Abstract and Introduction
Genome-wide association studies recently revealed that certain interleukin-28B (IL28B) polymorphisms are strongly associated with responses to pegylated interferon (PEG-IFN) and ribavirin (RBV) therapy in patients chronically infected with hepatitis C virus (HCV) genotype 1, as well as with spontaneous clearance of HCV. Subsequent reports revealed that IL28B genotypes also affect treatment efficacy in chronic infection with other HCV genotypes. Furthermore, there have been several reports that implicate IL28B genotypes in inflammatory status, progression of fibrosis and adverse clinical outcomes in chronic hepatitis C (CHC). Therapy of CHC recently entered a new era with the deployment of direct-acting antivirals. These include nonstructural 3/4A protease inhibitors which have shown promise in combination with PEG-IFN/RBV in several clinical trials. IFN-free therapy is expected to be useful especially in IFN-resistant patients and may become the standard of care in the future. Several clinical trials have revealed an association between IL28B genotype and treatment efficacy in triple therapy or IFN-free regimens. On the other hand the mechanism of the effect of IL28B on HCV infection has not yet been elucidated. Recently, it was shown that the polymorphism of IFN-lambda 4 (IFNL4) is in high linkage disequilibrium with that of near IL28B, and more strongly associated with spontaneous or treatment-induced HCV clearance than IL28B genotypes, especially in individuals of African ancestry. This finding provides new insights into the genetic regulation of HCV clearance and its clinical management. IL28B genotyping will be also useful for personalized CHC treatment in the forthcoming era of direct-acting antivirals.
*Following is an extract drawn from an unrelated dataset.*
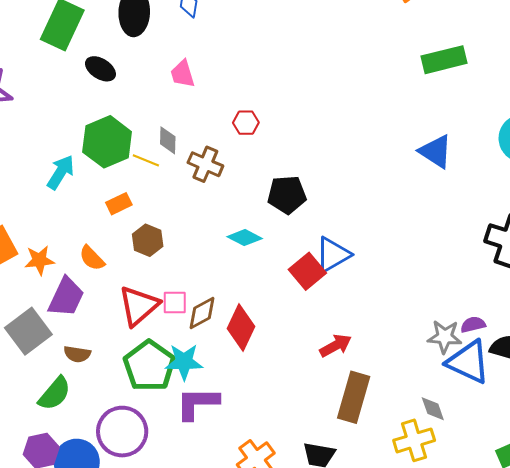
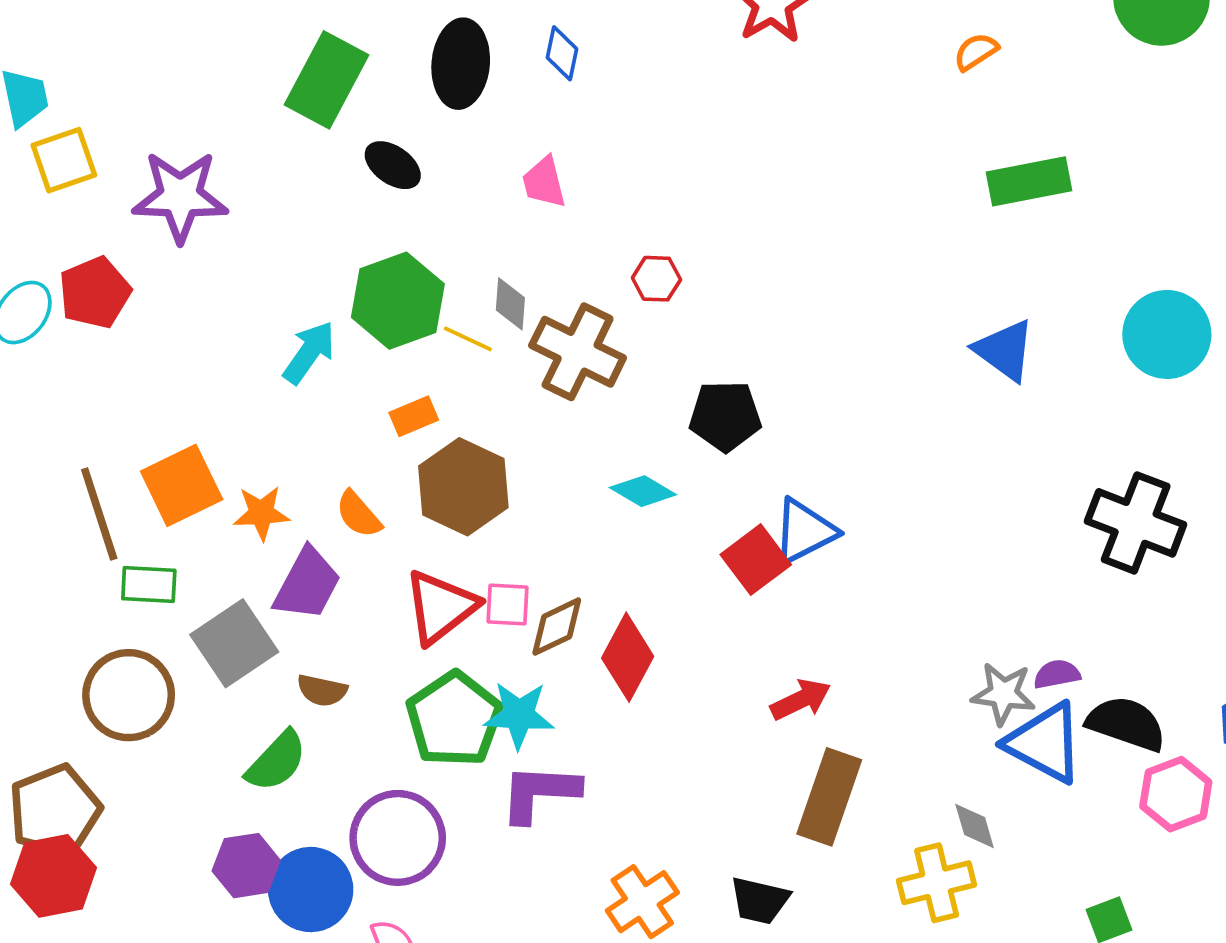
brown cross: (205, 164) -> (578, 352), size x1.4
brown hexagon: (148, 240) -> (463, 487), size x1.6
Chronic hepatitis C virus (HCV) infection represents a significant health problem worldwide with approximately 170 million people infected. Over 70% of individuals acutely infected with HCV go on to develop chronic infection and are at significant risk of progressive liver fibrosis and subsequent liver cirrhosis and hepatocellular carcinoma (HCC). Antiviral treatment has been shown to improve liver histology and decrease the incidence of HCC in chronic hepatitis C (CHC).[2,3] Until 2011, the standard treatment for chronic HCV infection was weekly pegylated interferon (PEG-IFN) in combination with daily doses of ribavirin (RBV); however, less than 50% of patients infected with HCV genotype 1 treated in this way achieve a sustained virological response (SVR).[4,5] In 2009, genome-wide association studies (GWAS), including our study of HCV infection, showed that a single nucleotide polymorphism (SNP) near the interleukin-28B (IL28B) gene is strongly associated with response to PEG-IFN/RBV therapy for chronic HCV genotype 1 infection.[6–11] As a result, prediction of treatment outcome, especially nonresponsiveness to PEG-IFN/RBV, has been greatly improved by genotyping for the IL28B SNP, enabling personalized medicine to be developed for CHC. Newly developed treatments involving direct-acting antivirals (DAAs), including nonstructural (NS) 3/4A protease inhibitors have shown promising outcomes in combination with PEG-IFN/RBV in several clinical trials, wherein > 70% of patients infected with HCV genotype 1 achieved SVR.[12–14] Several clinical trials have revealed an association between IL28B genotype and treatment efficacy in triple therapy or IFN-free regimens. This review focuses on the role of IL28B in CHC treatment.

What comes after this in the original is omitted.